Faculty

Frederick Spight
Assistant Professor of Clinical Legal Instruction and Interim Director of the Entrepreneurship & Nonprofit Clinic
fspight@law.ua.edu

Frederick Spight

Professor Spight is the Assistant Professor of Clinical Legal Instruction and Interim Director of the Entrepreneurship & Nonprofit Clinic. Prior to Joining the University of Alabama School of Law faculty in 2023 he was the Policy Director at Alabama Appleseed where he oversaw the passage of legislation that provides relief to low-income Alabamians by enabling many to retain their driver's licenses that would otherwise be suspended due to traffic tickets. 

He came to Alabama to join Legal Services of Alabama as a part of its first cohort of John Lewis Fellows. While primarily practicing in public benefits law he also created the JLF Community Growth Project which aimed to focus on the legal needs of small businesses, nonprofits and other community centered organizations within Legal Services’ client demographic while also doing research and providing resources on payday lending. He successfully incorporated and advised several entities while forming partnerships with local organizations to aid low income and minority owned businesses in the Birmingham area. After the conclusion of his Fellowship, he transitioned roles to take over the Court Debt Project which focused on liberating indigent clients from fines and fees that were assessed as a result of criminal convictions throughout the state of Alabama. This led him to practice state-wide in Municipal, District and Circuit Courts.

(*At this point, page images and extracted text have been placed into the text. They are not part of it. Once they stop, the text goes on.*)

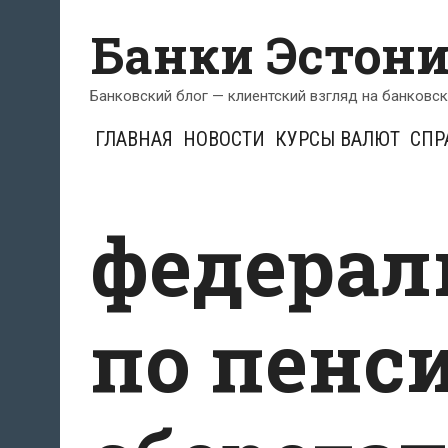
Перейти
Банки Эстон
к
содержимому
Банковский блог — клиентский взгляд на банковс
ГЛАВНАЯ
НОВОСТИ
КУРСЫ ВАЛЮТ
СПР
федерал
по пен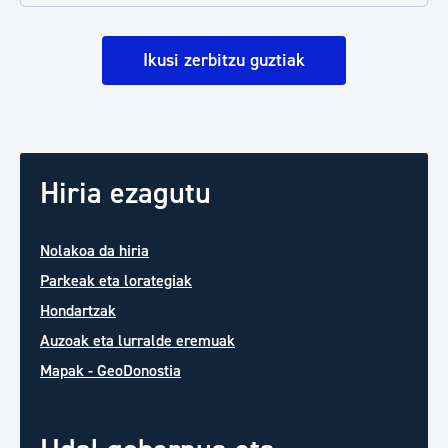
Ikusi zerbitzu guztiak
Hiria ezagutu
Nolakoa da hiria
Parkeak eta lorategiak
Hondartzak
Auzoak eta lurralde eremuak
Mapak - GeoDonostia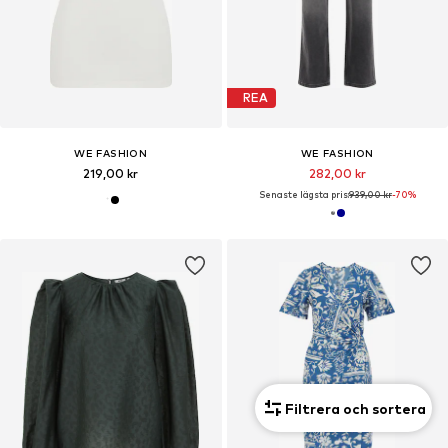
REA
WE FASHION
WE FASHION
219,00 kr
282,00 kr
Senaste lägsta pris:
939,00 kr
-70%
Filtrera och sortera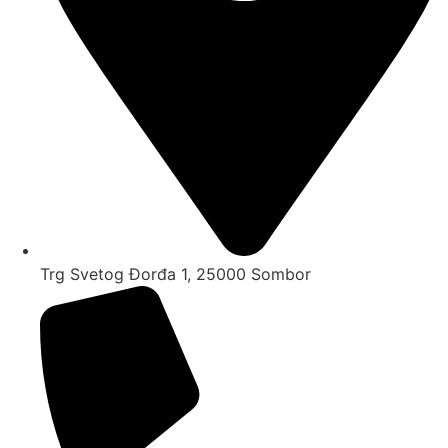
Trg Svetog Đorđa 1, 25000 Sombor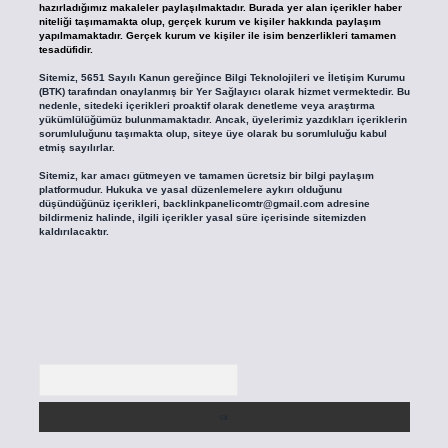
hazırladığımız makaleler paylaşılmaktadır. Burada yer alan içerikler haber
niteliği taşımamakta olup, gerçek kurum ve kişiler hakkında paylaşım
yapılmamaktadır. Gerçek kurum ve kişiler ile isim benzerlikleri tamamen
tesadüfidir.
Sitemiz, 5651 Sayılı Kanun gereğince Bilgi Teknolojileri ve İletişim Kurumu
(BTK) tarafından onaylanmış bir Yer Sağlayıcı olarak hizmet vermektedir. Bu
nedenle, sitedeki içerikleri proaktif olarak denetleme veya araştırma
yükümlülüğümüz bulunmamaktadır. Ancak, üyelerimiz yazdıkları içeriklerin
sorumluluğunu taşımakta olup, siteye üye olarak bu sorumluluğu kabul
etmiş sayılırlar.
Sitemiz, kar amacı gütmeyen ve tamamen ücretsiz bir bilgi paylaşım
platformudur. Hukuka ve yasal düzenlemelere aykırı olduğunu
düşündüğünüz içerikleri,
backlinkpanelicomtr@gmail.com
adresine
bildirmeniz halinde, ilgili içerikler yasal süre içerisinde sitemizden
kaldırılacaktır.
Arama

This is Professor Spight's second stint in education as he was a former social studies teacher and Mock Trial coach at Carter G. Woodson School in Winston-Salem, NC.

He graduated from Morehouse College, Magna Cum Laude and Phi Beta Kappa, with a Bachelor of Arts in History and a concentration in Philosophy. He earned his J.D. from Wake Forest University School of Law where he was an Executive Editor of the Wake Forest Journal of Law and Policy, member of BLSA, and a student clinician in the Community Law and Business Clinic.

He has studied human and civil rights law at the University of Vienna (Austria) where he had the opportunity to become a law clerk with the Chance for Children's Foundation in Budapest, Hungary.